Strangely, the only thing of no account is the music itself. We may see that this is a collection of the music of South Africa, that it spans more than a century, sweeping from early format gramophone records to modern compact discs. We may also notice that it represents a vast range of styles, from white Afrikaans marching band to black Township Kwela, with myriad sounds in between, including sports commentary, dramatic readings, punk and jazz. Perhaps because of the acute silence, Allen’s work conveys loud and clear a vision of archive yet to be heard.
Allen’s installation presents two works. Records (2009-2010) is an edition of 12 digital prints, each depicting a vintage 78rpm record on a black background. They are very large as images, as prints; they make a big impression. Five are on view, and like all of the works in this series, what is immediately striking, given the scale and exquisite detail, is how scratchy they are. Like unforgivingly close-up portraits, these prints show every crack, every groove, every sign of wear, tear, aging, handling, use and even weather. One record looks like it has been left out in the rain, another in a sandstorm. All have been played to ruin. Worn down by countless drops of the needle, there appears to be almost nothing left to listen to. In a text about the series, Allen writes, “In direct contradiction to what a record collector might prefer to collect, I chose items that were particularly scratched or distressed.” He also notes of his criteria the desire to choose only one example of any label, to represent a diversity of styles of music, and to pick the greatest-looking objects. One “electrical recording” bears a slinking jaguar on the label, printed in red on an ivory ground.

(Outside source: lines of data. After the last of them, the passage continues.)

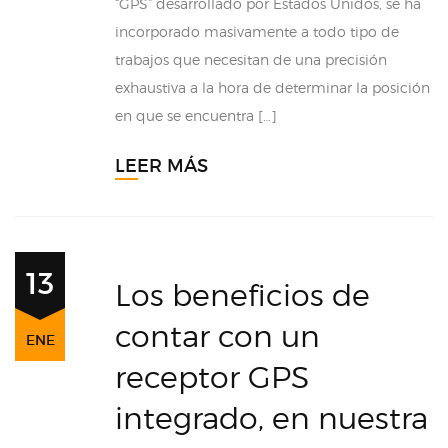
“GPS” desarrollado por Estados Unidos, se ha
incorporado masivamente a todo tipo de
trabajos que necesitan de una precisión
exhaustiva a la hora de determinar la posición
en que se encuentra […]
LEER MÁS
13
Los beneficios de
contar con un
ENE
receptor GPS
integrado, en nuestra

So here, titled by label, is the Records line-up: Better, Zonophone, His Master’s Voice, Tempo, Rave. And here are some liner notes, based on the artist’s descriptions. The oldest, historically (as well as in Allen’s collection), is the Zonophone record Marching on Pretoria from circa 1901. As signaled by the word “on,” it is a British version of the popular Afrikaans tune, also sung during the Boer War, but which had soldiers marching “to” Pretoria.

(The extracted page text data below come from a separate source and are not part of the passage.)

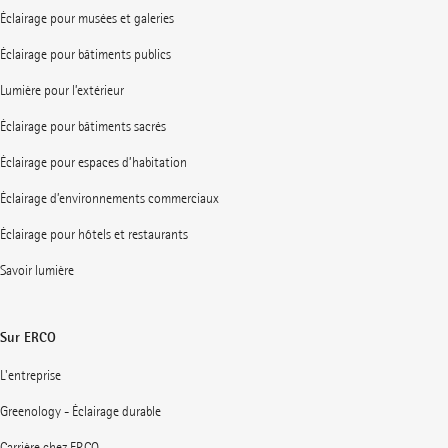
Éclairage pour musées et galeries
Éclairage pour bâtiments publics
Lumière pour l’extérieur
Éclairage pour bâtiments sacrés
Éclairage pour espaces d’habitation
Éclairage d’environnements commerciaux
Éclairage pour hôtels et restaurants
Savoir lumière
Sur ERCO
L'entreprise
Greenology - Éclairage durable
Carrière chez ERCO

A more recent record launched the whole print series. Allen, a serious record collector, says his attempt to decipher a label that was terribly abraded and torn gave him the idea of scanning and enlarging it. Like a digital-age David Hemming character in Blow-up, Allen solved the mystery: at 750%, he could make out that the tune was Vula No. 1, by Wilson Silgee and his Forces, on a Tempo recording. He subsequently dated it to the mid-1960s.
The revelation was two-fold, says Allen. In the process of showing its obscured identity, the badly beat up record also disclosed itself to him in a new light: “The damage seemed visually engaging, recalling expressionistic drawings or prints, while the single central, iconic image reminded me of Jasper Johns’ target paintings or Jeremy Wafer’s singular forms.” The big picture wasn’t only talismanic, it was also Talmudic: the fine print transmitted what struck Allen as powerful knowledge and inspired him to gather more. “Each record remains a portal into South African musical history, and I am drawn to the encoded information that is uncovered in the scans.”
Allen’s process of collecting, scanning and displaying South Africa’s recorded past continues with his other work on view in Desire. It is a new installation created especially for the site of the Pavilion, an old tower building on the canal behind the Arsenale. When he visited in January and saw for the first time the soaring interior space and massive open staircase, Allen knew the challenge as an artist would be to mute the architecture “in order to be heard.” Hence, this monumental curtain: a cascade of 2500 labels, printed at 5 by 5 inches each and slipped into transparent sleeves on one seamless clear backing. They appear to be raining down, or pouring off an assembly line, in this regimented grid that floats 50 feet high before us. Visitors to the last Biennale may recall the Ghanaian artist El Anatsui’s gorgeous trash tapestry, made of scraps of printed metal tins and bottle caps, draped over the façade of the Villa Fortuny.
While Records highlights one aspect of Allen’s collection — scratchy 78s — Labels surfs the entire archive. The arrangement is chronological — although at the time of this writing, Allen was just working out the exact sequence structure. Moving left to right has the conceptual appeal of putting the past at a distance, like a vanishing point: viewers on the ground would stand in front of the work, faced by the very present. On the other hand, arranging the labels in rows from top to bottom, the past and present would become woven together. Each approach would seem to determine its own pictorial outcome. Will the curtain fall in gradually shifting gradations or take on an overall fish-scale pattern? This remains to be seen.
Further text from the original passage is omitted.